_WHAT IS REQUIRED_: Retype, word for word, each line between the lines holding "und damit für" and "in te spelen", inclusive, and leave the rest of the data alone.

*** Opening of GIVEN ENTRIES ***

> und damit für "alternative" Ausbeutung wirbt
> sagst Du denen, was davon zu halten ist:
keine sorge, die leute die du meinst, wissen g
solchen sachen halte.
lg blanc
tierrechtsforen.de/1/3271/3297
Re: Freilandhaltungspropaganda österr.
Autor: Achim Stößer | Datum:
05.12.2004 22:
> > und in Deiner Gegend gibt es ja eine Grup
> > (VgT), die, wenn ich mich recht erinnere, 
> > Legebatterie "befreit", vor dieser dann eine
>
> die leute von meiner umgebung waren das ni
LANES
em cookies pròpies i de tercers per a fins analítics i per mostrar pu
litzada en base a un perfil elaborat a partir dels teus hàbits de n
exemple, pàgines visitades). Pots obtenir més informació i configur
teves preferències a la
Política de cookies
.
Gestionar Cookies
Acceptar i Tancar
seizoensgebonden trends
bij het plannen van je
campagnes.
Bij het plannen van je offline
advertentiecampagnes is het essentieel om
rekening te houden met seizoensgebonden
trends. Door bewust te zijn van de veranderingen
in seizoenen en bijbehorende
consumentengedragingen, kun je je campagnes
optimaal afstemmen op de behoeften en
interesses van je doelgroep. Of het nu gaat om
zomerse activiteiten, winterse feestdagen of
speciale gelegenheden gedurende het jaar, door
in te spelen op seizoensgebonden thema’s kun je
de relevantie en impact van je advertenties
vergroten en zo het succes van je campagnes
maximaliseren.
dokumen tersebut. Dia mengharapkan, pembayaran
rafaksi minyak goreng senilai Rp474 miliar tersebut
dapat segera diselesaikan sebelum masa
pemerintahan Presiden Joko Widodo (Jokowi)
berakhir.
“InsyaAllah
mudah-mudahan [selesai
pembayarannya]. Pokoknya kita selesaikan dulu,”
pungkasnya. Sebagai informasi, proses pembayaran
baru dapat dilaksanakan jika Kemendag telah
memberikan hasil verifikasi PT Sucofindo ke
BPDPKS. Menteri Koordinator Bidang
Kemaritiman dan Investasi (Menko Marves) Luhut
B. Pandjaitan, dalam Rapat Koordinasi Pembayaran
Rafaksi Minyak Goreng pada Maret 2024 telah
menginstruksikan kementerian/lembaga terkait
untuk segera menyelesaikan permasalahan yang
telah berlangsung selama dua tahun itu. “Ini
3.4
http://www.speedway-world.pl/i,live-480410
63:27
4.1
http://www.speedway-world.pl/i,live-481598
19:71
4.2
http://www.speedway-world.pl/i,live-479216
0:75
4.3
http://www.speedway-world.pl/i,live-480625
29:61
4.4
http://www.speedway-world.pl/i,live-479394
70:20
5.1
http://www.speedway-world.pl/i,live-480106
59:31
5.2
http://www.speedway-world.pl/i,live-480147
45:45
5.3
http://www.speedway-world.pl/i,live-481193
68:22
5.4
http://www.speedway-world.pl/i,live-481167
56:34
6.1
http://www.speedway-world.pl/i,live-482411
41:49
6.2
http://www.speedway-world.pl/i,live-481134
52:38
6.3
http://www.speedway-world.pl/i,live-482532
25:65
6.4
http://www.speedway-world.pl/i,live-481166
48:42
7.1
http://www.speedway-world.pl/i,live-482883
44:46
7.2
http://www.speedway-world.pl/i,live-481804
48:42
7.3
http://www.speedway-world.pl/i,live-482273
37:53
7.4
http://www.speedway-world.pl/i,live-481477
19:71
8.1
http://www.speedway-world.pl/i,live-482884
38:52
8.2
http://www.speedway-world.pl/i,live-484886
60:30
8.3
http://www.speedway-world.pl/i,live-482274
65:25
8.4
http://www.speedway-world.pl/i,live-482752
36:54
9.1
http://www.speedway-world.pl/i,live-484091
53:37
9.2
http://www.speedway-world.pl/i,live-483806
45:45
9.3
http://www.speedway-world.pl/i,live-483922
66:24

*** Close of GIVEN ENTRIES ***
*** Opening of GIVEN ENTRIES ***

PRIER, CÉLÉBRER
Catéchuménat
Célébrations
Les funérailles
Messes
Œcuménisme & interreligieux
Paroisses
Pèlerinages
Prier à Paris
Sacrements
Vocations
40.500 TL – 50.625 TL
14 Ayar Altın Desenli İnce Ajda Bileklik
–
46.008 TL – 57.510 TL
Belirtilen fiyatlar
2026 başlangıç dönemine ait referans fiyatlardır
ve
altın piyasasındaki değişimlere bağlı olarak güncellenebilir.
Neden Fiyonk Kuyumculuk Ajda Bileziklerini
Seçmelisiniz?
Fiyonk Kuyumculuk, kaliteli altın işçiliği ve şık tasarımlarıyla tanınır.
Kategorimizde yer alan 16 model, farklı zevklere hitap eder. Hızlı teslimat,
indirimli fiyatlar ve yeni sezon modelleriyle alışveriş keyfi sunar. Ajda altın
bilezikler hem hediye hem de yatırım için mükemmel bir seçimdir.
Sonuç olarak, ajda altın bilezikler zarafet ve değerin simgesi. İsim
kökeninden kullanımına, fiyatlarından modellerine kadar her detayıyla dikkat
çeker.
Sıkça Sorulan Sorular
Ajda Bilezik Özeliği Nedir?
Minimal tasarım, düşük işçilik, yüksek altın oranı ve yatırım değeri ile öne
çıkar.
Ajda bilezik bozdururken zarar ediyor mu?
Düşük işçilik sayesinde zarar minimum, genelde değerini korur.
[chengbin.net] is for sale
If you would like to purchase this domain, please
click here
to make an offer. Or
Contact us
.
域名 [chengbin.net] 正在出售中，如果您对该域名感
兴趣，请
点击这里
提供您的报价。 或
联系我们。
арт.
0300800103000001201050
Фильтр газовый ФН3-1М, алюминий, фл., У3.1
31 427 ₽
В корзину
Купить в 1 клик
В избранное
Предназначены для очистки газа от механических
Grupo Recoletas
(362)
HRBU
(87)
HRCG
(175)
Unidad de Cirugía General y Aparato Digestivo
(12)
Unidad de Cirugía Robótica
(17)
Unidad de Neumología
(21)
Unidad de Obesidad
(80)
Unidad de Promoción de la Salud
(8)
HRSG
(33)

*** Close of GIVEN ENTRIES ***

_ANSWER TO THE PROBLEM_:
> und damit für "alternative" Ausbeutung wirbt
> sagst Du denen, was davon zu halten ist:
keine sorge, die leute die du meinst, wissen g
solchen sachen halte.
lg blanc
tierrechtsforen.de/1/3271/3297
Re: Freilandhaltungspropaganda österr.
Autor: Achim Stößer | Datum:
05.12.2004 22:
> > und in Deiner Gegend gibt es ja eine Grup
> > (VgT), die, wenn ich mich recht erinnere, 
> > Legebatterie "befreit", vor dieser dann eine
>
> die leute von meiner umgebung waren das ni
LANES
em cookies pròpies i de tercers per a fins analítics i per mostrar pu
litzada en base a un perfil elaborat a partir dels teus hàbits de n
exemple, pàgines visitades). Pots obtenir més informació i configur
teves preferències a la
Política de cookies
.
Gestionar Cookies
Acceptar i Tancar
seizoensgebonden trends
bij het plannen van je
campagnes.
Bij het plannen van je offline
advertentiecampagnes is het essentieel om
rekening te houden met seizoensgebonden
trends. Door bewust te zijn van de veranderingen
in seizoenen en bijbehorende
consumentengedragingen, kun je je campagnes
optimaal afstemmen op de behoeften en
interesses van je doelgroep. Of het nu gaat om
zomerse activiteiten, winterse feestdagen of
speciale gelegenheden gedurende het jaar, door
in te spelen op seizoensgebonden thema’s kun je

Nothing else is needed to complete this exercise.